Each city is a puzzling vignette, a glimpse of a different society and an entirely different way of going about one’s life. Many of them are very beautiful and thought provoking.

For me, it is precisely this that makes Invisible Cities so unsatisfying. Calvino dangles an idea in front of your eyes, and then whisks it away. Each city is given just a page or so. I’m sure the idea is to tantalise, but I found that the arrangement of the novel into single-page chapters was clunky and awkward, and many of the cities read like frustratingly abortive potential places. Somehow, they do not quite exist. Many of them cry out to be entire novels, beautiful and paradoxical ideas for societies that could be almost infinitely expanded. Why not do what Borges does, and take a philosophical trinket and stretch it to its logical conclusion? There are so many worlds that could be spun out from this book, but perhaps the elegance of these cities and ideas would be lost if they were used in this way.
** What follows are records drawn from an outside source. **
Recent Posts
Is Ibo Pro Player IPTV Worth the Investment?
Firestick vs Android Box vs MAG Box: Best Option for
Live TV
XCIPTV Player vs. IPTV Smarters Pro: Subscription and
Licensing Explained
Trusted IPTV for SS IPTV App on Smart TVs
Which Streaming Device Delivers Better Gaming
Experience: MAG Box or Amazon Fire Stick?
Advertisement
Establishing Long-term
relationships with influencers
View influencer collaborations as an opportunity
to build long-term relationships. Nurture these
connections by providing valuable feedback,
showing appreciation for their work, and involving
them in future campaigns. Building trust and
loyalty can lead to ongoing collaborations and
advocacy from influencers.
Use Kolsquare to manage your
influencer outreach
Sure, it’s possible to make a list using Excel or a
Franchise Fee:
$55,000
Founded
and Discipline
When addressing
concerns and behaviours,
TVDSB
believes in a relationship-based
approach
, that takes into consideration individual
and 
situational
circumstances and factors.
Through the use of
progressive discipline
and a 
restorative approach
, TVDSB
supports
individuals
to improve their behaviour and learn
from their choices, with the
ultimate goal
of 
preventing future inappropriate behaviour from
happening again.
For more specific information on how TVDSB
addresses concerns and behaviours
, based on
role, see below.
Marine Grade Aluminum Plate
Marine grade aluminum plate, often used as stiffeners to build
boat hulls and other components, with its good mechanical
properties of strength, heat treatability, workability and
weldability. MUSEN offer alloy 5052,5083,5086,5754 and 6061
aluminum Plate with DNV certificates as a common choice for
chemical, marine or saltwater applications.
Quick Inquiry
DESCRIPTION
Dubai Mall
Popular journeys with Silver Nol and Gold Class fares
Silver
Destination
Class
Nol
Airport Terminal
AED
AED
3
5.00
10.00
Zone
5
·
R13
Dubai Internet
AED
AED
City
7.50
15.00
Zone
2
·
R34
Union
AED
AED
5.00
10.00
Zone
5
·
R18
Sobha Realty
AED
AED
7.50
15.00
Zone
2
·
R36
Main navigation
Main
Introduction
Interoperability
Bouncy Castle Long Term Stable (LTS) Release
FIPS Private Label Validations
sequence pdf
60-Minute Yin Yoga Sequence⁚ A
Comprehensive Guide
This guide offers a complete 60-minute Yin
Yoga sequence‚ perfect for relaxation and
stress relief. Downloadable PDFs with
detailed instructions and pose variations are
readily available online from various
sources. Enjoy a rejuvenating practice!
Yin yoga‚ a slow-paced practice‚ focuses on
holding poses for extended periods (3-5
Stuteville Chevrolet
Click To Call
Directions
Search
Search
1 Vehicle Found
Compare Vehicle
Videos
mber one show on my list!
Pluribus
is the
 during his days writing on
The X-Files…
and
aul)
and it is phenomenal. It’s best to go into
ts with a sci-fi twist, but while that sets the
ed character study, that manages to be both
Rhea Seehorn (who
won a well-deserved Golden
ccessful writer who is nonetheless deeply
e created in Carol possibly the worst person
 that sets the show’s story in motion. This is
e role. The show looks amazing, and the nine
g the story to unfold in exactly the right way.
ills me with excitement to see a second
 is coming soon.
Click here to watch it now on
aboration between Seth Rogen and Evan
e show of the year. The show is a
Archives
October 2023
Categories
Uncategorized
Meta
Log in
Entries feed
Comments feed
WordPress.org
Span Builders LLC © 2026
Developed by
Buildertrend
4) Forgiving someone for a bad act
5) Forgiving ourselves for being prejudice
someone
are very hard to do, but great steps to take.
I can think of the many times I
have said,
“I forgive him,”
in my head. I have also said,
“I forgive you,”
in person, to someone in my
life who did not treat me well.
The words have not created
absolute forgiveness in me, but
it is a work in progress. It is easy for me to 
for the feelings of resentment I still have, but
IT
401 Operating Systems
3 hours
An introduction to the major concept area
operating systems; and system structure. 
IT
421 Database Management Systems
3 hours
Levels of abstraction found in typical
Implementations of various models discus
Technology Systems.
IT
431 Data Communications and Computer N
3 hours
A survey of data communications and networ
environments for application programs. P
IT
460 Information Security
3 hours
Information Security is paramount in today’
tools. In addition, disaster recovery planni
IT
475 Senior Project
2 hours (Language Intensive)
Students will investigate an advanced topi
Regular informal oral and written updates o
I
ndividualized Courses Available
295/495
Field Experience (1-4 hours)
Their brevity and ambiguity certainly grants them a spell-like fascination.

My view of Invisible Cities is partly coloured by The Book of Dave, which I’ve nearly finished reading. Will Self calls London ‘the once and future city,’ and toys with the same kind of timelessness which Calvino does. London and Venice are both magical in the way they stretch away before and behind us, but I personally find the depth and saturation of Self’s 500-page vision of a city more enchanting than Calvino’s brief work.

This may be a little unfair though, since I’ve never been to Venice.

Monday, 27 September 2010

The Book Sponge

I have a habit, and I’m not sure whether it is good or bad. Sometimes when I’m reading, a sentence or a paragraph just leaps out at me. It’s a cliché, but some things just resonate. So I write them down somewhere. I almost highlighted something in a novel the other day, but then I thought that would make me look a bit too much like some kind of literature student.

So, why could this possibly be bad, you ask? Well, I believe that I am a sponge. I do it with music, with pop culture, and with books. I absorb things until they are pretty much a part of me. With music, this involves semi-obsessively listening to my latest crush, which tends to be reflected when I next pick up a guitar. With odd slices of pop culture, it involves internalising and then quoting with irksome frequency (I have done this one since I was a child; everyone does, to some extent). With books, this involves cutting out pieces that I particularly like and leaving them lying around on my laptop. Then I read them a few more times every now and then. It’s a sort of bluffer’s guide to knowing the whole book really well, I suppose. It means that a part of it remains lodged in memory.

Naturally, I blame my father for this. His memory is like a mutilated encyclopaedia of snatches of poetry, literary references, bad jokes and obscene limericks. I have only just realised that I am doing more or less the same thing. Witness:

There was a young man named Dave,

Who kept a dead whore in a cave,

He said, ‘I know it’s disgusting,

And she needs a good dusting,

But think of the money I’ll save.’


See?

I am a sponge, and when it comes to books I have a theory. It is a theory worthy of one of Borges’ characters. Remember Pierre Menard, Author of the Quixote? It is a short story about a modern-day individual who attempts to recreate Don Quixote. Not to copy it, but to write it again from scratch. He immerses himself in the language and the culture of the period, and he writes little stumps of the story which are identical to the original, yet somehow infinitely richer and more sublime.

If I can absorb styles of writing - in my more deluded moments I sometimes think I have a gift for writing pastiches – then the logical step is to read, and absorb, as many books as possible. I won’t say all of them, because there’s a lot of tripe out there. And I won’t say that I will attempt to recreate them, as Borges’ character does. Much as I enjoy picking small holes in the boundaries between reality and fiction, I do ultimately live in the real world. But if I didn't, this would be my masterplan for literary world domination.